The UNH team built a system called GPTArticleExtractor that uses large language models with prompt engineering and text tokenization to read scientific papers and pull out specific experimental details: chemical composition, crystal structure, lattice parameters, magnetic phase transition temperatures, coercivity, magnetization, magnetic moment, and more.

The extracted data went into the Northeast Materials Database (NEMAD), now publicly accessible at nemad.org. With 67,573 entries, it is far larger than any previous magnetic materials database.

What They Found

The team then trained machine learning models on the database to classify materials and predict their behavior. The classification model achieved 90% accuracy in sorting materials into three categories: ferromagnetic (attracted to magnets), antiferromagnetic (opposing magnetic alignment), and non-magnetic.

For predicting Curie temperature - the point at which a material loses its permanent magnetism - the regression model achieved a coefficient of determination (R-squared) of 0.87 with a mean absolute error of 56 Kelvin. For Neel temperature (the equivalent threshold for antiferromagnetic materials), R-squared hit 0.83 with a mean absolute error of 38 Kelvin.

These models identified 25 compounds that maintain magnetic properties at high temperatures but had never been recognized as such in existing literature. High operating temperature is a key requirement for EV motors, which generate significant heat during operation.

What This Means

The database itself may be more valuable than any single material it contains. Materials scientists have historically discovered new permanent magnets through intuition and trial-and-error, a process that has not produced a fundamentally new class of permanent magnet in decades despite thousands of known magnetic compounds.

NEMAD changes the search strategy. Instead of testing materials one at a time in a lab, researchers can now screen tens of thousands of candidates computationally, prioritize the most promising ones, and focus experimental work on a shortlist.

The 25 newly identified high-temperature magnets are candidates, not replacements. None has been tested as a permanent magnet for motor applications. The gap between “maintains magnetism at high temperature” and “works as a drop-in replacement for NdFeB in an EV motor” is significant. Permanent magnets need a specific combination of properties - high coercivity, high remanence, high energy product - that few materials achieve.

The Fine Print

This research identifies possibilities, not solutions. Even the most promising of the 25 new compounds would need years of experimental validation, engineering optimization, and manufacturing scale-up before appearing in a vehicle.

The AI extraction system, while achieving 90% classification accuracy, still carries a 10% error rate. Some entries in the database may contain inaccuracies inherited from the source papers or introduced during automated extraction. The Curie temperature predictions have a mean absolute error of 56 Kelvin, which is useful for screening but not precise enough to substitute for laboratory measurement.

The database focuses on magnetic transition temperatures and does not capture all the properties needed to evaluate a material as a permanent magnet candidate.

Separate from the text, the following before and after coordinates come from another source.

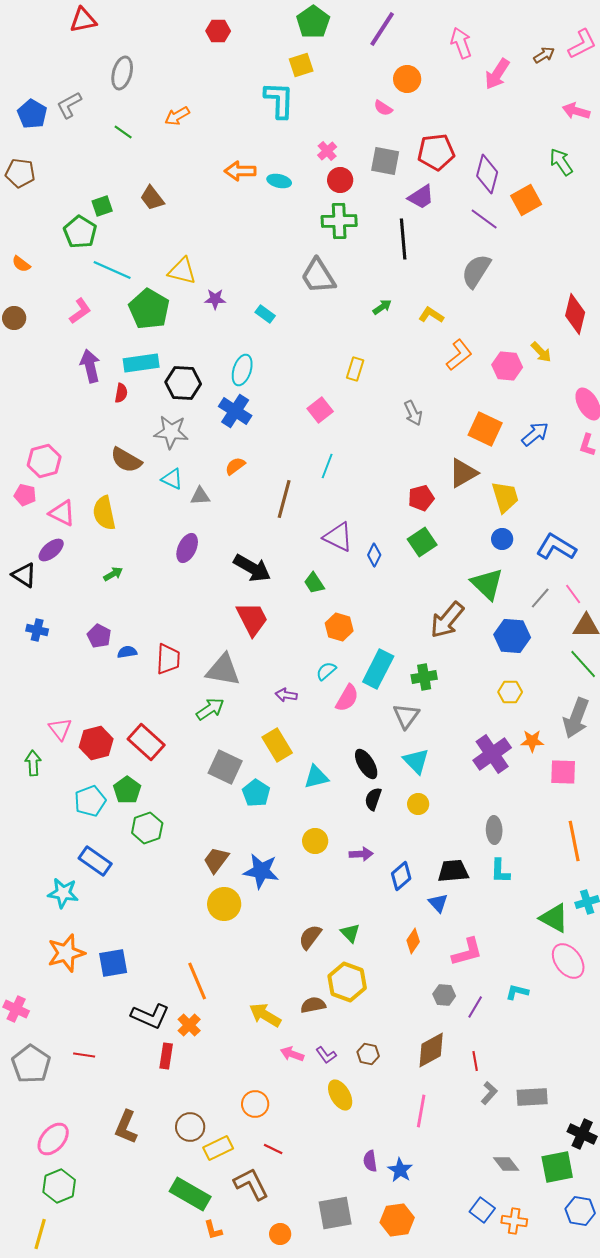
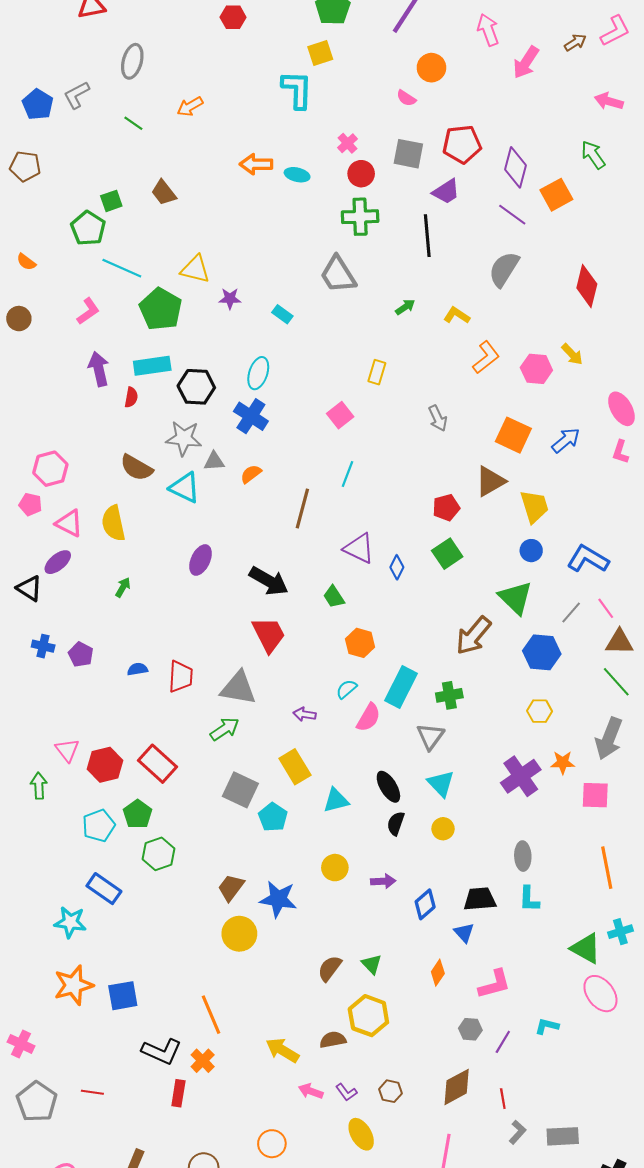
red diamond: (575, 314) -> (587, 286), moved
cyan triangle: (172, 479) -> (185, 488), size x1.4
gray triangle: (200, 496) -> (214, 461), moved
green arrow: (113, 574) -> (123, 587), turned -30
purple pentagon: (99, 636) -> (81, 654), moved

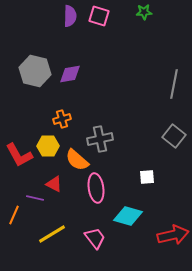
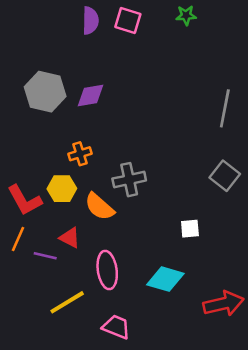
pink ellipse: (96, 188) -> (107, 270), moved
orange line: (14, 215) -> (18, 239), moved
pink trapezoid: (95, 238) -> (116, 327), moved, turned -30

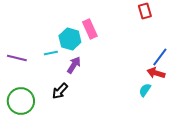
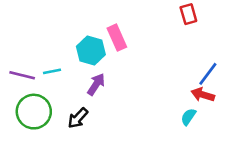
cyan line: (51, 53) -> (52, 71), moved
green circle: (21, 101) -> (34, 112), moved

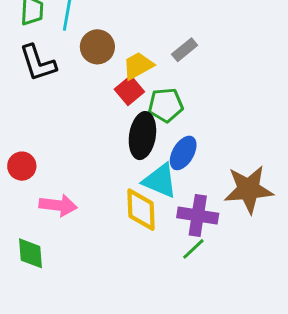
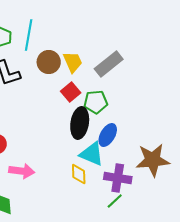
gray rectangle: (185, 50) -> (109, 64), size x1.6
yellow trapezoid: (138, 66) -> (73, 62), moved, turned 95
yellow diamond: (141, 210) -> (79, 174), size x0.7

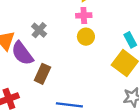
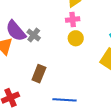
purple semicircle: (22, 53) -> (16, 31), moved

Coercivity data, in particular, is reported inconsistently across the literature and harder to extract reliably.

The research was funded by the U.S. Department of Energy’s Office of Basic Energy Sciences, Division of Materials Sciences and Engineering. The team includes Itani, physics professor Jiadong Zang, and postdoctoral researcher Yibo Zhang.

Still, in a year when China’s export controls have turned rare earth access from a strategic concern into an operational crisis, a public database of 67,573 magnetic materials - and AI tools to search it - is a resource the EV industry did not have before.